Read the records and gather each line that includes "comunes".

··· DATA FOR PROCESSING

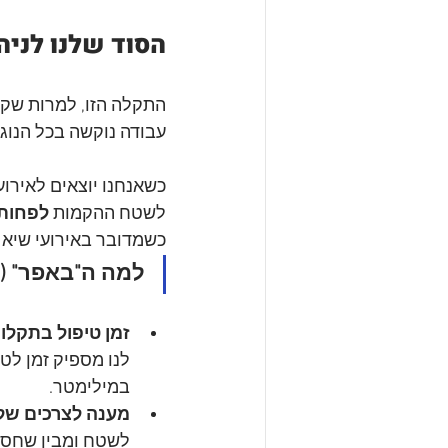
הסוד שלנו לניה
התקלה הזו, למרות שק
עבודה נוקשה בכל הנוגע
כשאנחנו יוצאים לאירוע
לשטח ההקמות 
לפחות 3 שעות לפני תחילת הפע
כשמדובר באירועי שיא מ
למה ה"באפר" (מ
זמן טיפול בתקלות
לנו מספיק זמן לט
במילימטר.
מענה לצרכים של 
לשטח ומבין שחסר 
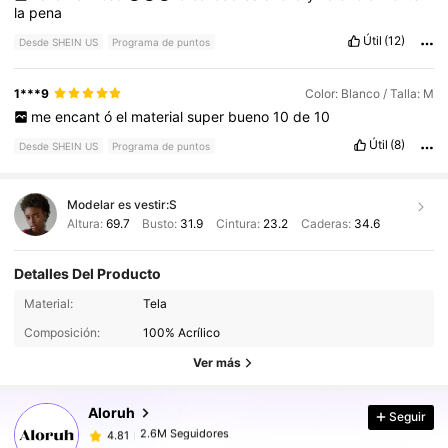
la
pena
Útil
(12)
Desde SHEIN US
Programa de puntos
1***9
Color: Blanco / Talla: M
me
encant
ó
el
material
super
bueno
10
de
10
Útil
(8)
Desde SHEIN US
Programa de puntos
Modelar es vestir:
S
Altura:
69.7
Busto:
31.9
Cintura:
23.2
Caderas:
34.6
Detalles Del Producto
2.6M Seguidores
4.81
Material:
Tela
Composición:
100% Acrílico
2.6M Seguidores
4.81
Ver más
Aloruh
Seguir
2.6M Seguidores
4.81
v***3
pagó
Hace 3 horas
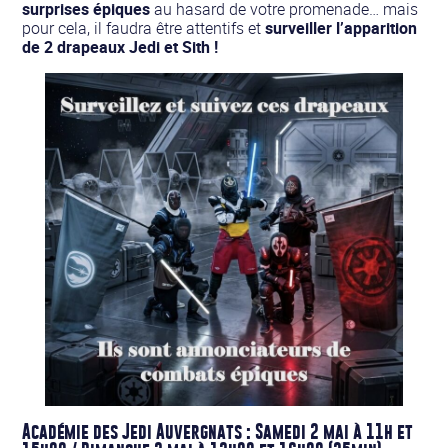
surprises épiques
au hasard de votre promenade… mais
pour cela, il faudra être attentifs et
surveiller l’apparition
de 2 drapeaux Jedi et Sith !
Académie des Jedi Auvergnats : Samedi 2 mai à 11h et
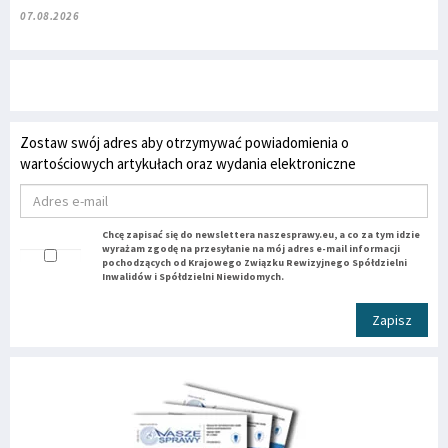
07.08.2026
Zostaw swój adres aby otrzymywać powiadomienia o
wartościowych artykułach oraz wydania elektroniczne
Chcę zapisać się do newslettera naszesprawy.eu, a co za tym idzie
wyrażam zgodę na przesyłanie na mój adres e-mail informacji
pochodzących od Krajowego Związku Rewizyjnego Spółdzielni
Inwalidów i Spółdzielni Niewidomych.
Zapisz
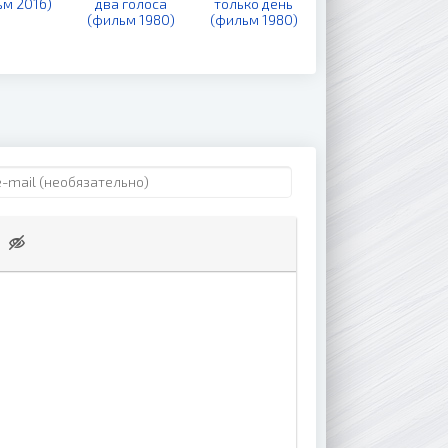
ьм 2016)
два голоса
только день
гнусных
(фильм 1980)
(фильм 1980)
времен
(сериал 2014)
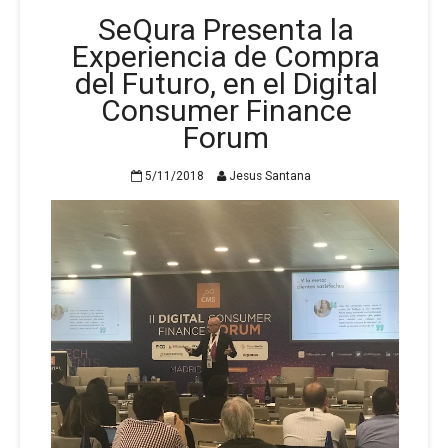
SeQura Presenta la
Experiencia de Compra
del Futuro, en el Digital
Consumer Finance
Forum
5/11/2018
Jesus Santana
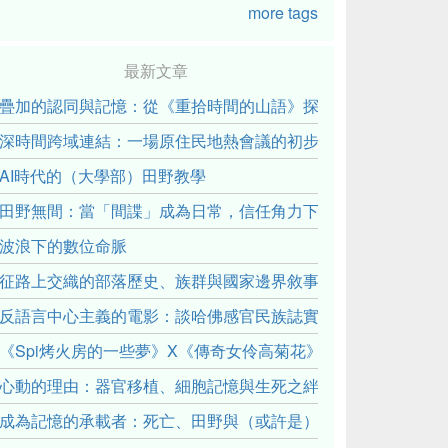
more tags
最新文章
疊加的認同與記憶：從《重拾時間的山語》探討「我們的」立場性(posit
深時間跨域連結：一場原住民地熱會議的初步觀察
AI時代的（大學部）田野教學
田野無間：當「間諜」成為日常，信任角力下的情感伏流
波浪下的數位命脈
征路上交織的部落歷史、族群與國家邊界敘事： 《路有多長》
反語言中心主義的電影：談哈佛感官民族誌實驗室
《Spi烤火房的一些夢》X《傳奇女伶高菊花》： 透過紀錄片
心動的理由：器官移植、細胞記憶與生死之絆
成為記憶的承載者：死亡、田野與（或許是）人類學的成年禮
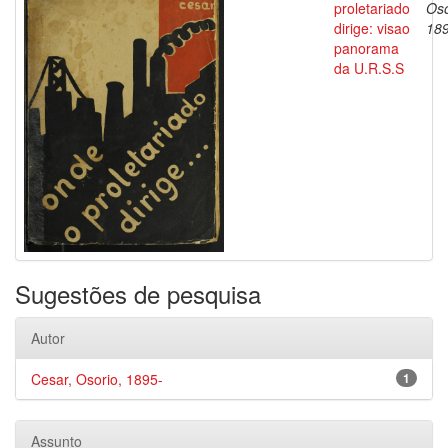
proletariado
Oso
dirige: visao
18
panorama
da U.R.S.S
Sugestões de pesquisa
Autor
Cesar, Osorio, 1895-
1
Assunto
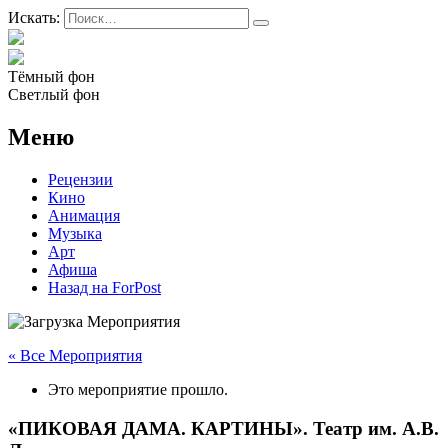
Искать:
Тёмный фон
Светлый фон
Меню
Рецензии
Кино
Анимация
Музыка
Арт
Афиша
Назад на ForPost
« Все Мероприятия
Это мероприятие прошло.
«ПИКОВАЯ ДАМА. КАРТИНЫ». Театр им. А.В.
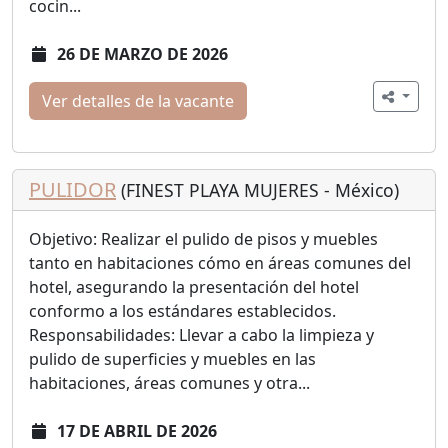
cocin...
26 DE MARZO DE 2026
Ver detalles de la vacante
PULIDOR
(FINEST PLAYA MUJERES - México)
Objetivo: Realizar el pulido de pisos y muebles
tanto en habitaciones cómo en áreas comunes del
hotel, asegurando la presentación del hotel
conformo a los estándares establecidos.
Responsabilidades: Llevar a cabo la limpieza y
pulido de superficies y muebles en las
habitaciones, áreas comunes y otra...
17 DE ABRIL DE 2026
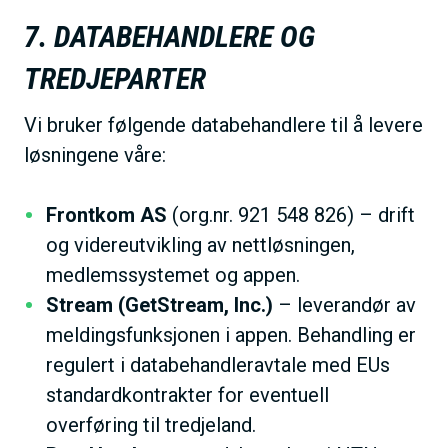
7. DATABEHANDLERE OG
TREDJEPARTER
Vi bruker følgende databehandlere til å levere
løsningene våre:
Frontkom AS
(org.nr. 921 548 826) – drift
og videreutvikling av nettløsningen,
medlemssystemet og appen.
Stream (GetStream, Inc.)
– leverandør av
meldingsfunksjonen i appen. Behandling er
regulert i databehandleravtale med EUs
standardkontrakter for eventuell
overføring til tredjeland.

······

RESPONSE TO THE TASK:
tanto en habitaciones cómo en áreas comunes del
habitaciones, áreas comunes y otra...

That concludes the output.